Work instruction ▸ An exact copy of the entries below is the expected answer.

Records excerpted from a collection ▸

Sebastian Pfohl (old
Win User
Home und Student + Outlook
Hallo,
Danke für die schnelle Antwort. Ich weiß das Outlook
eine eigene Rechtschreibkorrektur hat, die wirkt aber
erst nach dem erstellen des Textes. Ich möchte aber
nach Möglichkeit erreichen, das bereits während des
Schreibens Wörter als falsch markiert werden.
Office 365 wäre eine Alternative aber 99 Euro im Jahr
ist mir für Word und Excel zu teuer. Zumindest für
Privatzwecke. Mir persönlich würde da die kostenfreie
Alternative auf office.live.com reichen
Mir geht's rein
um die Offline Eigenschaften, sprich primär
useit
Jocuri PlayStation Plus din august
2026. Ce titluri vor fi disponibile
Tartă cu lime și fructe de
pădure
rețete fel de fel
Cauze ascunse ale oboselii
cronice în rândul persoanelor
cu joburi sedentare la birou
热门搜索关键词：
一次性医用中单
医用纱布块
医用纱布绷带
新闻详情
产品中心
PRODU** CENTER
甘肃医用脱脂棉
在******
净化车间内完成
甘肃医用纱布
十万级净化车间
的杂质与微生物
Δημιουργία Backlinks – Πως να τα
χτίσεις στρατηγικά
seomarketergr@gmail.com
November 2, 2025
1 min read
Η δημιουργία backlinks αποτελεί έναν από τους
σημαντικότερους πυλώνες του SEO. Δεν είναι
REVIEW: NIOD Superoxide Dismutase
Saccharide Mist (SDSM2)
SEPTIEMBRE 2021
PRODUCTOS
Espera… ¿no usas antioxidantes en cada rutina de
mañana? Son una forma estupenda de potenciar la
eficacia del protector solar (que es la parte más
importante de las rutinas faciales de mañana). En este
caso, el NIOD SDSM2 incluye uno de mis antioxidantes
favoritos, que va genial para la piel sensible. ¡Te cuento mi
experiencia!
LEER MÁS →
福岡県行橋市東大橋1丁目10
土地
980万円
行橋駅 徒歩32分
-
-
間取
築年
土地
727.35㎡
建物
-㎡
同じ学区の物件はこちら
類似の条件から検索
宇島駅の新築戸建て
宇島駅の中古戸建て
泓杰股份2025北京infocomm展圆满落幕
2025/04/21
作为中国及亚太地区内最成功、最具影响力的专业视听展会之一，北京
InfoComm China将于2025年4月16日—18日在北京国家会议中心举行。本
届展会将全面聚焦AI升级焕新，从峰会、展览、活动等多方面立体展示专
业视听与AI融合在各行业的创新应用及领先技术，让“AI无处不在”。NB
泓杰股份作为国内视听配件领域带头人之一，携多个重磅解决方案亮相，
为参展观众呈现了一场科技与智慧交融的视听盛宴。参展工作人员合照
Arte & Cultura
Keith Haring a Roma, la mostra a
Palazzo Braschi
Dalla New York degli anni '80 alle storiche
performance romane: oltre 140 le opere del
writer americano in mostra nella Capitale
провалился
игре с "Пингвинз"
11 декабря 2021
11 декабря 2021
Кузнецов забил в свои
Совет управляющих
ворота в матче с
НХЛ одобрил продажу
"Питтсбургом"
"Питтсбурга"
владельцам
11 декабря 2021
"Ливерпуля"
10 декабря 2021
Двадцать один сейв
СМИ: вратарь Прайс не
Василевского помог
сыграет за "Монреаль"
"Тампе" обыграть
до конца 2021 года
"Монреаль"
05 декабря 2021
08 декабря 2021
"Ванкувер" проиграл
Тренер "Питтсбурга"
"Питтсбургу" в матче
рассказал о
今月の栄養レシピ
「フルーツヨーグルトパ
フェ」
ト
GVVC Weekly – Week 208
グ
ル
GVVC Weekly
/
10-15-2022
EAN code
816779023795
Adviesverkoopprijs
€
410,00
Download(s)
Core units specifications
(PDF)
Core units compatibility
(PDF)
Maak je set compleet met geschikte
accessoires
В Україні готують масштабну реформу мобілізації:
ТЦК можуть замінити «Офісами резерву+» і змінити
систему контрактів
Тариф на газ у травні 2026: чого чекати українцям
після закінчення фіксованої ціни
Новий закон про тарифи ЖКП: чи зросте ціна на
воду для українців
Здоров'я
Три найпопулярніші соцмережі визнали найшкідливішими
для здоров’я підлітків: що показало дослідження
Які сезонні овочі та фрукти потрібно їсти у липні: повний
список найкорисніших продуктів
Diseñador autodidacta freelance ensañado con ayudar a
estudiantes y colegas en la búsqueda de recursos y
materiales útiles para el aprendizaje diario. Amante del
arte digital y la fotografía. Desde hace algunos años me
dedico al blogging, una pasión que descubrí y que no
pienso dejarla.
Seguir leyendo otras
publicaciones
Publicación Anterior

Written solution ▸
Sebastian Pfohl (old
Win User
Home und Student + Outlook
Hallo,
Danke für die schnelle Antwort. Ich weiß das Outlook
eine eigene Rechtschreibkorrektur hat, die wirkt aber
erst nach dem erstellen des Textes. Ich möchte aber
nach Möglichkeit erreichen, das bereits während des
Schreibens Wörter als falsch markiert werden.
Office 365 wäre eine Alternative aber 99 Euro im Jahr
ist mir für Word und Excel zu teuer. Zumindest für
Privatzwecke. Mir persönlich würde da die kostenfreie
Alternative auf office.live.com reichen
Mir geht's rein
um die Offline Eigenschaften, sprich primär
useit
Jocuri PlayStation Plus din august
2026. Ce titluri vor fi disponibile
Tartă cu lime și fructe de
pădure
rețete fel de fel
Cauze ascunse ale oboselii
cronice în rândul persoanelor
cu joburi sedentare la birou
热门搜索关键词：
一次性医用中单
医用纱布块
医用纱布绷带
新闻详情
产品中心
PRODU** CENTER
甘肃医用脱脂棉
在******
净化车间内完成
甘肃医用纱布
十万级净化车间
的杂质与微生物
Δημιουργία Backlinks – Πως να τα
χτίσεις στρατηγικά
seomarketergr@gmail.com
November 2, 2025
1 min read
Η δημιουργία backlinks αποτελεί έναν από τους
σημαντικότερους πυλώνες του SEO. Δεν είναι
REVIEW: NIOD Superoxide Dismutase
Saccharide Mist (SDSM2)
SEPTIEMBRE 2021
PRODUCTOS
Espera… ¿no usas antioxidantes en cada rutina de
mañana? Son una forma estupenda de potenciar la
eficacia del protector solar (que es la parte más
importante de las rutinas faciales de mañana). En este
caso, el NIOD SDSM2 incluye uno de mis antioxidantes
favoritos, que va genial para la piel sensible. ¡Te cuento mi
experiencia!
LEER MÁS →
福岡県行橋市東大橋1丁目10
土地
980万円
行橋駅 徒歩32分
-
-
間取
築年
土地
727.35㎡
建物
-㎡
同じ学区の物件はこちら
類似の条件から検索
宇島駅の新築戸建て
宇島駅の中古戸建て
泓杰股份2025北京infocomm展圆满落幕
2025/04/21
作为中国及亚太地区内最成功、最具影响力的专业视听展会之一，北京
InfoComm China将于2025年4月16日—18日在北京国家会议中心举行。本
届展会将全面聚焦AI升级焕新，从峰会、展览、活动等多方面立体展示专
业视听与AI融合在各行业的创新应用及领先技术，让“AI无处不在”。NB
泓杰股份作为国内视听配件领域带头人之一，携多个重磅解决方案亮相，
为参展观众呈现了一场科技与智慧交融的视听盛宴。参展工作人员合照
Arte & Cultura
Keith Haring a Roma, la mostra a
Palazzo Braschi
Dalla New York degli anni '80 alle storiche
performance romane: oltre 140 le opere del
writer americano in mostra nella Capitale
провалился
игре с "Пингвинз"
11 декабря 2021
11 декабря 2021
Кузнецов забил в свои
Совет управляющих
ворота в матче с
НХЛ одобрил продажу
"Питтсбургом"
"Питтсбурга"
владельцам
11 декабря 2021
"Ливерпуля"
10 декабря 2021
Двадцать один сейв
СМИ: вратарь Прайс не
Василевского помог
сыграет за "Монреаль"
"Тампе" обыграть
до конца 2021 года
"Монреаль"
05 декабря 2021
08 декабря 2021
"Ванкувер" проиграл
Тренер "Питтсбурга"
"Питтсбургу" в матче
рассказал о
今月の栄養レシピ
「フルーツヨーグルトパ
フェ」
ト
GVVC Weekly – Week 208
グ
ル
GVVC Weekly
/
10-15-2022
EAN code
816779023795
Adviesverkoopprijs
€
410,00
Download(s)
Core units specifications
(PDF)
Core units compatibility
(PDF)
Maak je set compleet met geschikte
accessoires
В Україні готують масштабну реформу мобілізації:
ТЦК можуть замінити «Офісами резерву+» і змінити
систему контрактів
Тариф на газ у травні 2026: чого чекати українцям
після закінчення фіксованої ціни
Новий закон про тарифи ЖКП: чи зросте ціна на
воду для українців
Здоров'я
Три найпопулярніші соцмережі визнали найшкідливішими
для здоров’я підлітків: що показало дослідження
Які сезонні овочі та фрукти потрібно їсти у липні: повний
список найкорисніших продуктів
Diseñador autodidacta freelance ensañado con ayudar a
estudiantes y colegas en la búsqueda de recursos y
materiales útiles para el aprendizaje diario. Amante del
arte digital y la fotografía. Desde hace algunos años me
dedico al blogging, una pasión que descubrí y que no
pienso dejarla.
Seguir leyendo otras
publicaciones
Publicación Anterior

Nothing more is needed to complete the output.